New Casey Fellow zeroes in on happiness
Sonja Lyubomirsky, a distinguished professor of psychology at the University of California, Riverside, speaks to students, faculty and the wider UCC community on Nov. 27.
“I plan to talk about the importance of being happy,” says Lyubomirsky. “Happiness is not just about pleasure. People who are happy are more creative, more productive and more helpful to each other. Happy people also make better leaders.”
After devoting her entire career to the concept of happiness, Lyubomirsky is in a position to speak with authority. Her research focuses on three important questions: What makes people happy? Is happiness a good thing? And how and why can people lead happier and more flourishing lives? In addition to her research, she’s the author of two books on the subject: The How of Happiness and The Myths of Happiness.

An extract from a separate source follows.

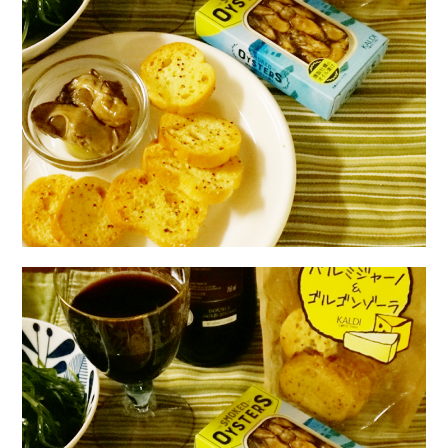
日本語サイト・JAPANESE SITE
Body / Workout
Contact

Lyubomirsky is currently exploring how people can become happier over time and has found that almost everything that contributes to being happier is related to feeling more connected. She’s researching how people can connect better through conversations, what kinds of conversational opportunities work best and how to make conversations better.
“A lot of what I talk about isn’t rocket science, but it’s helpful for people to see the empirical research; it’s validating,” she says.
It’s certainly useful for youth.
“Young people feel like they don’t have control over their lives and their problems, so anything we can do to give them a sense of agency is good.”
Lyubomirsky has been interested in happiness since her teen years and began studying it in 1989.
“It was then called ‘subjective well-being’ and there was really only one researcher, Ed Diener, doing the work. It felt very fuzzy and unscientific at the time, but it has grown to be a very big field.”
The Casey Fellows Program for Mental Health and Student Wellbeing was established in 2018 through the generosity of Matthew Casey ’83, and brings world-renowned experts in the field of wellbeing to Upper Canada College.